In Matters of Family Finances, Ignorance Is Never Benign
Marriage brings all kinds of divisions of labor: You take out the garbage, your husband does the laundry. You pay the bills, your husband invests the family savings.
But no one can afford a division of information about money matters, because it's likely that, at some point, many women will be responsible for their household finances.
In the United States today, the divorce rate runs near 50 percent. Women can also have a special concern because the average age of widowhood is just 56.
The best defense against being surprised is to keep yourself informed. Several simple steps taken now can avoid both serious problems and minor inconveniences later.
One of the easiest is to locate the important paperwork of your family's finances - insurance policies, bank and brokerage statements, tax returns - and make sure they are filed in an accessible place.
If that place is a file drawer, make sure you know which one.

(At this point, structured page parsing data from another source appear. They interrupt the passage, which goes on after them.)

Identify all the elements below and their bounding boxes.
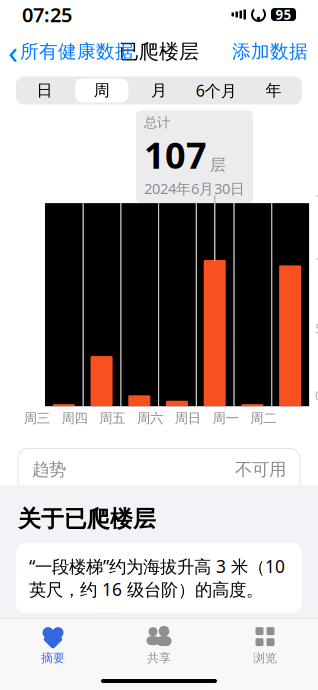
staticText: 50 — [315, 319, 318, 337]
staticText: 不可用 — [235, 459, 286, 480]
staticText: 150 — [315, 189, 318, 207]
button[interactable]: 日 — [16, 76, 73, 104]
staticText: 共享 — [147, 651, 171, 665]
staticText: 层 — [210, 155, 226, 175]
staticText: 摘要 — [41, 651, 65, 665]
staticText: 总计 — [144, 114, 170, 131]
staticText: 周六 — [137, 410, 163, 426]
staticText: 周五 — [99, 410, 125, 426]
button[interactable]: 月 — [130, 76, 188, 104]
staticText: 周四 — [62, 410, 88, 426]
button[interactable]: 年 — [245, 76, 302, 104]
button[interactable]: 添加数据 — [232, 34, 318, 69]
button[interactable]: ‹ — [0, 24, 134, 79]
staticText: 周三 — [24, 410, 50, 426]
button[interactable]: 6个月 — [188, 76, 245, 104]
staticText: 日 — [37, 81, 53, 100]
staticText: 年 — [265, 81, 281, 100]
staticText: 95 — [276, 6, 292, 23]
staticText: 周一 — [212, 410, 238, 426]
staticText: 周日 — [175, 410, 201, 426]
staticText: 周二 — [250, 410, 276, 426]
staticText: “一段楼梯”约为海拔升高 3 米（10 英尺，约 16 级台阶）的高度。 — [29, 555, 285, 601]
staticText: 月 — [151, 81, 167, 100]
staticText: ‹ — [8, 30, 18, 73]
staticText: 2024年6月30日 — [144, 179, 245, 198]
staticText: 07:25 — [22, 1, 72, 28]
staticText: 浏览 — [253, 651, 277, 665]
staticText: 100 — [315, 252, 318, 270]
staticText: 添加数据 — [232, 40, 308, 63]
button[interactable]: 摘要 — [0, 620, 106, 665]
staticText: 6个月 — [196, 80, 237, 101]
staticText: 107 — [144, 131, 207, 179]
staticText: 周 — [94, 81, 110, 100]
button[interactable]: 周 — [73, 76, 130, 104]
staticText: 趋势 — [32, 459, 66, 480]
staticText: 关于已爬楼层 — [18, 505, 156, 533]
button[interactable]: 共享 — [106, 620, 212, 665]
staticText: 已爬楼层 — [119, 39, 199, 64]
staticText: 所有健康数据 — [20, 40, 134, 63]
button[interactable]: 浏览 — [212, 620, 318, 665]
staticText: 0 — [315, 386, 318, 404]
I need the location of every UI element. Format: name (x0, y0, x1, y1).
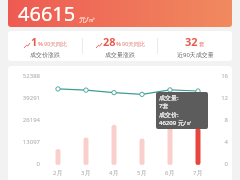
staticText: 7月 (193, 169, 203, 177)
button[interactable]: 32 (158, 31, 232, 61)
staticText: 8 (224, 116, 228, 124)
staticText: 2月 (53, 169, 63, 177)
staticText: 0 (224, 160, 228, 168)
staticText: 近90天成交量 (177, 51, 214, 59)
staticText: 46209 元/㎡ (159, 119, 192, 127)
staticText: 90天同比 (44, 40, 67, 48)
button[interactable]: 上涨 (8, 31, 82, 61)
staticText: 39291 (22, 94, 40, 102)
staticText: 成交价涨跌 (30, 51, 60, 59)
staticText: 3月 (81, 169, 91, 177)
staticText: 0 (36, 160, 40, 168)
button[interactable]: 52388 (8, 66, 232, 180)
other: 上涨 (96, 43, 102, 48)
staticText: 12 (221, 94, 228, 102)
staticText: 90天同比 (122, 40, 145, 48)
staticText: % (38, 40, 43, 48)
staticText: 32 (185, 34, 198, 49)
staticText: 4 (224, 138, 228, 146)
staticText: 46615 (18, 0, 76, 27)
button[interactable]: 上涨 (83, 31, 157, 61)
other: 上涨 (24, 43, 30, 48)
staticText: 13097 (22, 138, 40, 146)
staticText: 6月 (165, 169, 175, 177)
staticText: 成交价: (159, 111, 179, 119)
staticText: 1 (31, 34, 38, 49)
staticText: 元/㎡ (79, 15, 96, 25)
staticText: 5月 (137, 169, 147, 177)
staticText: 16 (221, 72, 228, 80)
staticText: 26194 (22, 116, 40, 124)
staticText: 4月 (109, 169, 119, 177)
button[interactable]: 46615 (8, 0, 232, 27)
staticText: % (116, 40, 121, 48)
staticText: 52388 (22, 72, 40, 80)
staticText: 成交量: (159, 94, 179, 102)
staticText: 7套 (159, 102, 169, 110)
staticText: 28 (103, 34, 116, 49)
staticText: 套 (199, 41, 205, 48)
staticText: 成交量涨跌 (105, 51, 135, 59)
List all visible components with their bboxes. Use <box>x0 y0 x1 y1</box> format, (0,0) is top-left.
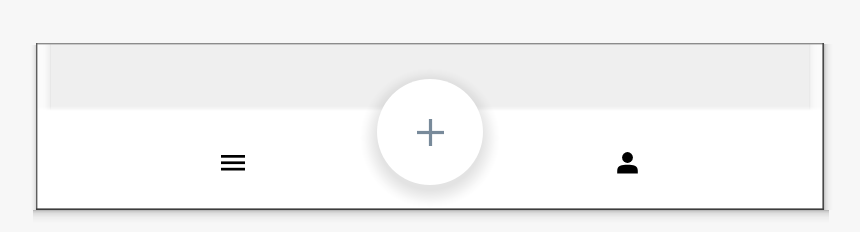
button[interactable]: Menu <box>209 139 257 187</box>
button[interactable]: Account <box>603 139 651 187</box>
button[interactable]: Add <box>377 79 483 185</box>
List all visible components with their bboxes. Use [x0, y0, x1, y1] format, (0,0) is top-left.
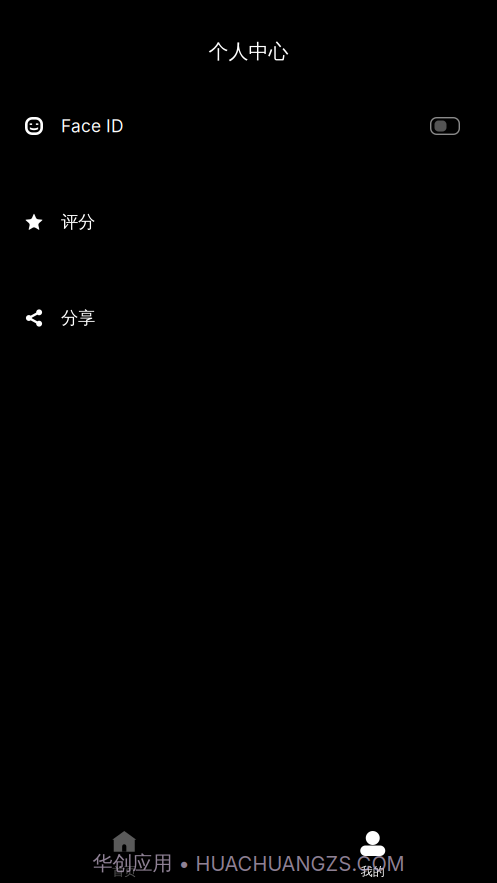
button[interactable]: 首页 — [0, 826, 248, 883]
staticText: 个人中心 — [208, 39, 288, 64]
button[interactable]: 我的 — [248, 826, 497, 883]
staticText: Face ID — [61, 116, 124, 136]
staticText: 我的 — [361, 864, 385, 879]
button[interactable]: 分享 — [0, 270, 497, 366]
staticText: 华创应用 • HUACHUANGZS.COM — [92, 851, 404, 876]
staticText: 评分 — [61, 211, 95, 233]
button[interactable]: Face ID — [0, 78, 497, 174]
button[interactable]: 评分 — [0, 174, 497, 270]
staticText: 分享 — [61, 307, 95, 329]
staticText: 首页 — [112, 864, 136, 879]
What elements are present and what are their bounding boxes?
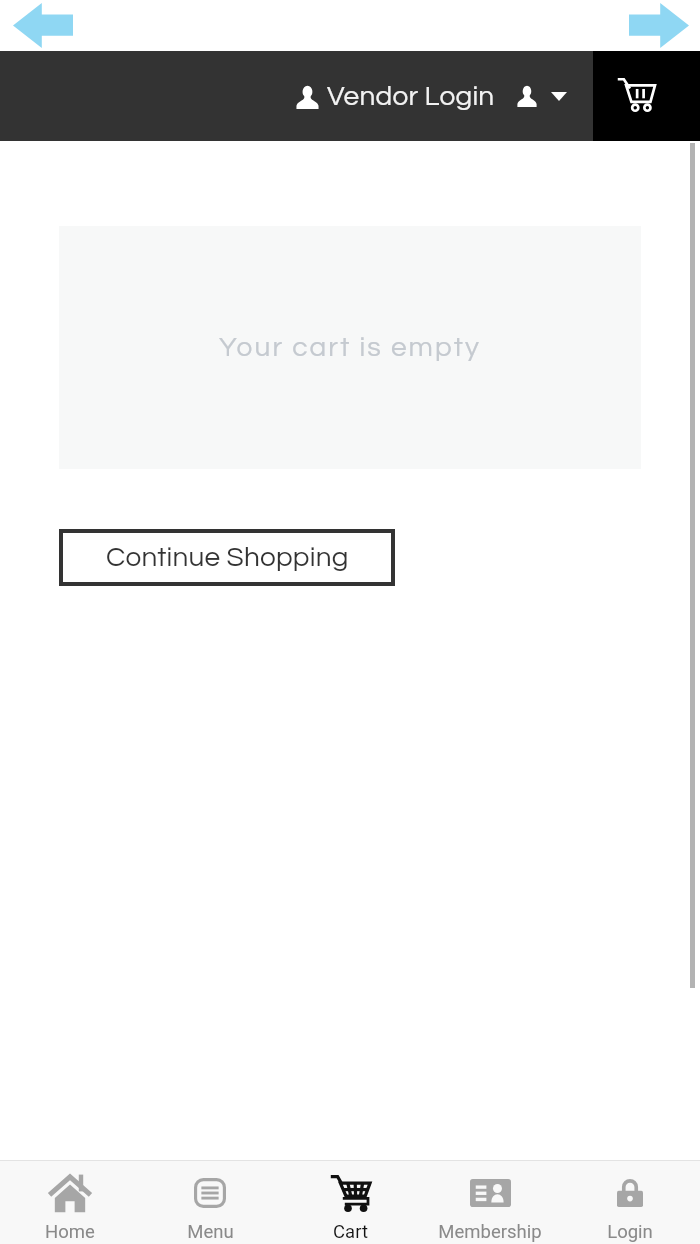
button[interactable]: Home bbox=[0, 1160, 140, 1244]
button[interactable]: Previous bbox=[13, 3, 73, 48]
staticText: Menu bbox=[187, 1221, 234, 1243]
staticText: Membership bbox=[438, 1221, 542, 1243]
button[interactable]: Menu bbox=[140, 1160, 280, 1244]
staticText: Login bbox=[607, 1221, 653, 1243]
button[interactable]: Continue Shopping bbox=[59, 529, 395, 586]
staticText: Vendor Login bbox=[327, 82, 495, 111]
button[interactable]: Next bbox=[629, 3, 689, 48]
button[interactable]: Membership bbox=[420, 1160, 560, 1244]
staticText: Home bbox=[45, 1221, 95, 1243]
button[interactable]: Vendor Login bbox=[296, 82, 495, 111]
staticText: Continue Shopping bbox=[106, 543, 349, 572]
staticText: Your cart is empty bbox=[219, 333, 482, 362]
staticText: Cart bbox=[333, 1221, 368, 1243]
button[interactable]: Login bbox=[560, 1160, 700, 1244]
button[interactable]: Cart bbox=[280, 1160, 420, 1244]
button[interactable]: Account menu bbox=[517, 85, 567, 107]
button[interactable]: Shopping cart bbox=[593, 51, 700, 141]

If you keep a safe in the house, make sure you know the combination to the safe. If you keep valuables in a safe deposit box, locate the key.
Develop your own relationship with the family's lawyer, banker, broker, insurance agent, and accountant. Build a rapport with them by asking questions, now, about your account. Use them as resources throughout your marriage.
It's better to get to know them under normal circumstances, rather than in the middle of a crisis brought about by divorce or death. In the event of the former, they may be less likely to take the other side if the marriage turns sour.
If you sign a joint tax return, make sure both you and your husband understand how it is filled out. The IRS holds each signer responsible for the information, and usually does not accept ignorance of the facts and figures as a defense.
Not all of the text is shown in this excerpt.